Channel Heuristics & Content Farm Detection
Bullsift runs a separate heuristic analysis on each channel to detect content-farm and bot-farm behavior. This score (0.0 to 1.0) feeds into the Slop Score and Baseline Trust calculations.
Detection Signals
- Upload velocity — channels posting more than 2 videos per day receive the highest penalty (this upload rate is a signature of automated content generation)

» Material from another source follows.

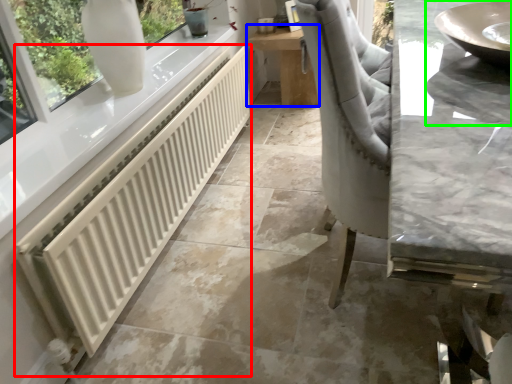 Question: Which object is positioned farthest from radiator (highlighted by a red box)? Select from table (highlighted by a blue box) and sink (highlighted by a green box).

Choices:
 (A) table
 (B) sink

Answer: (A)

- Age/volume mismatch — a channel less than 90 days old with over 100 videos is flagged as suspicious
- Low subscriber-to-video ratio — fewer than 5 subscribers per video (with 50+ videos) indicates mass-produced content with no audience retention
- Engagement anomalies — abnormally low like-to-view ratios on high-view videos, or suspiciously high ratios that suggest manipulation
Authority Balancing
To prevent false positives on legitimate high-output publishers, authority signals like channel verification, high subscriber counts, and long channel age reduce the heuristic score. A verified channel with 1M+ subscribers receives substantial authority reduction even if upload velocity is high.
Global Claims Database
Bullsift maintains a global database of claims extracted from analyzed videos. When the same claim appears across multiple videos, it is canonicalized and tracked — similar to how Snopes tracks recurring claims.
Claim Matching
Claims are matched using a three-tier approach: text similarity matching catches obvious duplicates, semantic vector matching (using embeddings) catches claims that say the same thing in different words, and a cache layer prevents redundant re-verification of recently checked claims.
Temporal Truth Decay
Not all claims age equally. Bullsift categorizes claims by freshness — stable facts rarely need re-verification, while event-driven or fast-changing claims are automatically flagged for periodic re-checking. A background system monitors claim expiry and triggers re-verification when a claim becomes stale, ensuring that verdicts stay current as new evidence emerges.